E há quem condene a sua sentença abusiva: a autonomia do sujeito, em matéria médica, é soberana. Eu devo poder recusar os tratamentos que bem entender mesmo que isso resulte em minha morte.
Entendo todos os argumentos. Teoricamente, e de acordo com as circunstâncias, sou capaz de simpatizar com ambos. Mas existe um terceiro elemento que paira sobre o caso e que, a meu ver, praticamente o decide.
Esse terceiro elemento somos nós. Nós, testemunhas potenciais da autodestruição de um ser humano. Nós, testemunhas silenciosas dessa autodestruição.
Anos atrás, o ensaísta e psiquiatra Anthony Daniels, nome verdadeiro do autor britânico Theodore Dalrymple, publicou na revista "The New Criterion" texto sobre as implicações éticas das diferentes formas de "morte assistida" ("Do We Own Our Lives?", fevereiro de 2009).

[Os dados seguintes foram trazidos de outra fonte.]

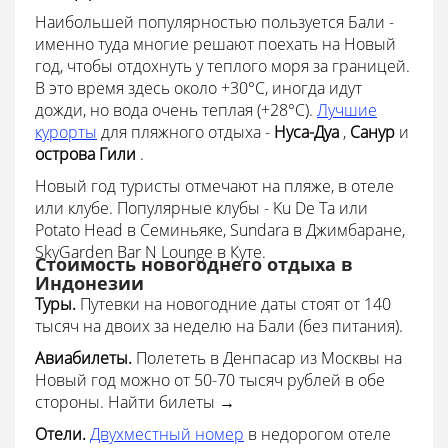
Наибольшей популярностью пользуется Бали -
именно туда многие решают поехать на Новый
год, чтобы отдохнуть у теплого моря за границей.
В это время здесь около +30°С, иногда идут
дожди, но вода очень теплая (+28°С).
Лучшие
курорты
для пляжного отдыха -
Нуса-Дуа
,
Санур
и
острова Гили
.
Новый год туристы отмечают на пляже, в отеле
или клубе. Популярные клубы - Ku De Ta или
Potato Head в Семиньяке, Sundara в Джимбаране,
SkyGarden Bar N Lounge в Куте.
Стоимость новогоднего отдыха в
Индонезии
Туры.
Путевки на новогодние даты стоят от 140
тысяч на двоих за неделю на Бали (без питания).
Авиабилеты.
Полететь в Денпасар из Москвы на
Новый год можно от 50-70 тысяч рублей в обе
стороны. Найти билеты →
Отели.
Двухместный номер
в недорогом отеле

Por diversas vezes já me referi a esse texto aqui. Retorno a ele sem hesitar. É um texto primoroso porque oferece uma comparação primorosa: se alguém decide saltar de uma ponte, o gesto é autônomo, pessoal -e, palavra decisiva, solitário. Nada a fazer, tudo a lamentar.
Mas nenhuma pessoa saltará de uma ponte se eu estiver passando por ela e puder evitar o ato. Nesse momento agônico, a infeliz criatura pode espumar e espernear. Ou, inversamente, pode até dissertar com propriedade e inteligência sobre sua vida miserável, desprovida de rumo ou sentido. Nada disso me convence a largá-la.
Qualquer um pode cometer violência sobre si próprio. Não existe qualquer legitimidade para que a violência de terceiros sobre eles próprios me seja imposta também.
Como conclui Anthony Daniels no ensaio, a vida só nos pertence até certo ponto. Mas ela é também o resultado da teia de afetos, ligações e obrigações que estabelecemos uns com os outros.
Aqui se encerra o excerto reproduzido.